## Given data:

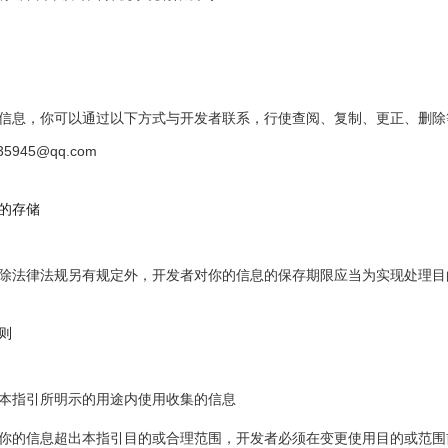
信息，你可以通过以下方式与开发者联系，行使查阅、复制、更正、删除
35945@qq.com
的存储
除法律法规另有规定外，开发者对你的信息的保存期限应当为实现处理目
则
本指引所明示的用途内使用收集的信息
你的信息超出本指引目的或合理范围，开发者必须在变更使用目的或范围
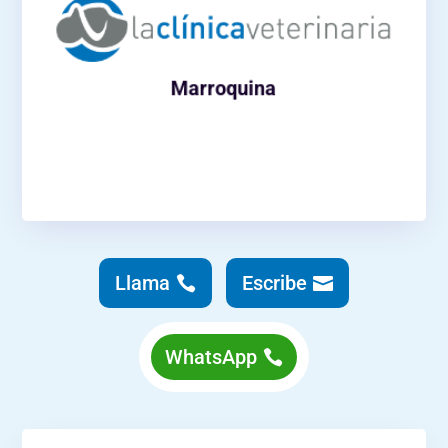
C/Marroquina, 26, 28030 Madrid
91 439 86 30
Teléfono:
Horario
L-V 09:00 a 20:00
Marroquina
Sábados 09:30 a 13:00
Como llegar
Llama
Escribe
WhatsApp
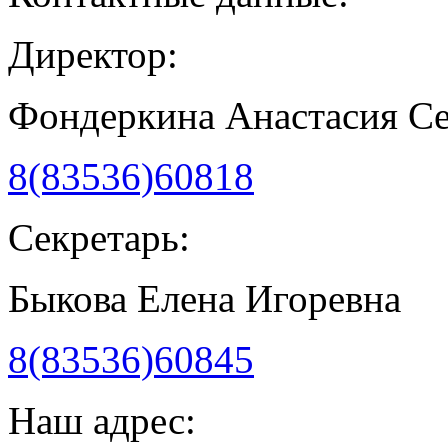
Директор:
Фондеркина Анастасия С
8(83536)60818
Секретарь:
Быкова Елена Игоревна
8(83536)60845
Наш адрес:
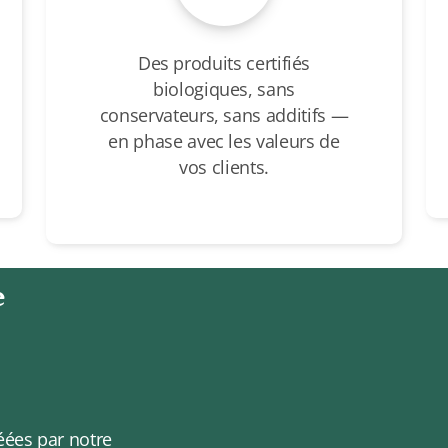
Des produits certifiés
biologiques, sans
conservateurs, sans additifs —
en phase avec les valeurs de
vos clients.
e
éées par notre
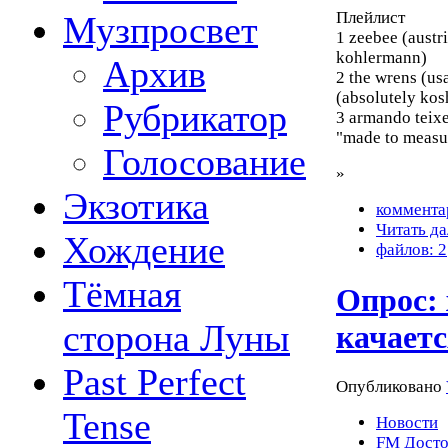
Плейлист
Музпросвет
1 zeebee (austr
kohlermann)
Архив
2 the wrens (us
(absolutely kos
Рубрикатор
3 armando teixe
"made to measu
Голосование
»
Экзотика
коммента
Читать да
Хождение
файлов: 2
Тёмная
Опрос:
сторона Луны
качаетс
Past Perfect
Опубликовано
Tense
Новости
FM Досто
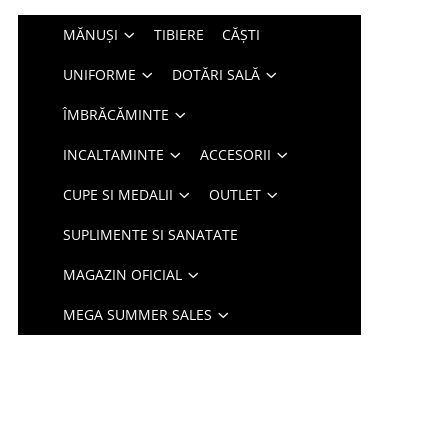
MĂNUȘI
TIBIERE
CĂȘTI
UNIFORME
DOTĂRI SALĂ
ÎMBRĂCĂMINTE
INCALTAMINTE
ACCESORII
CUPE SI MEDALII
OUTLET
SUPLIMENTE SI SANATATE
MAGAZIN OFICIAL
MEGA SUMMER SALES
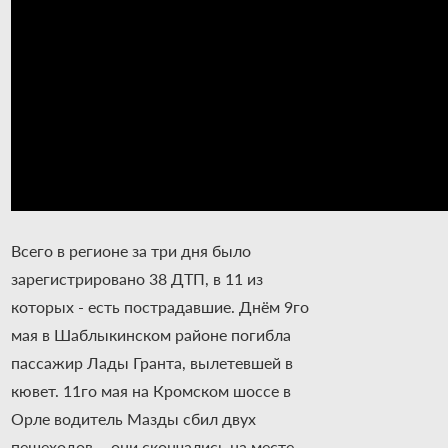
Всего в регионе за три дня было
зарегистрировано 38 ДТП, в 11 из
которых - есть пострадавшие. Днём 9го
мая в Шаблыкинском районе погибла
пассажир Лады Гранта, вылетевшей в
кювет. 11го мая на Кромском шоссе в
Орле водитель Мазды сбил двух
пешеходов, - они скончались на месте.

## How to complete this task:
Every line above that carries the string "sans" should be copied.

## Expected answer:
biologiques, sans
conservateurs, sans additifs —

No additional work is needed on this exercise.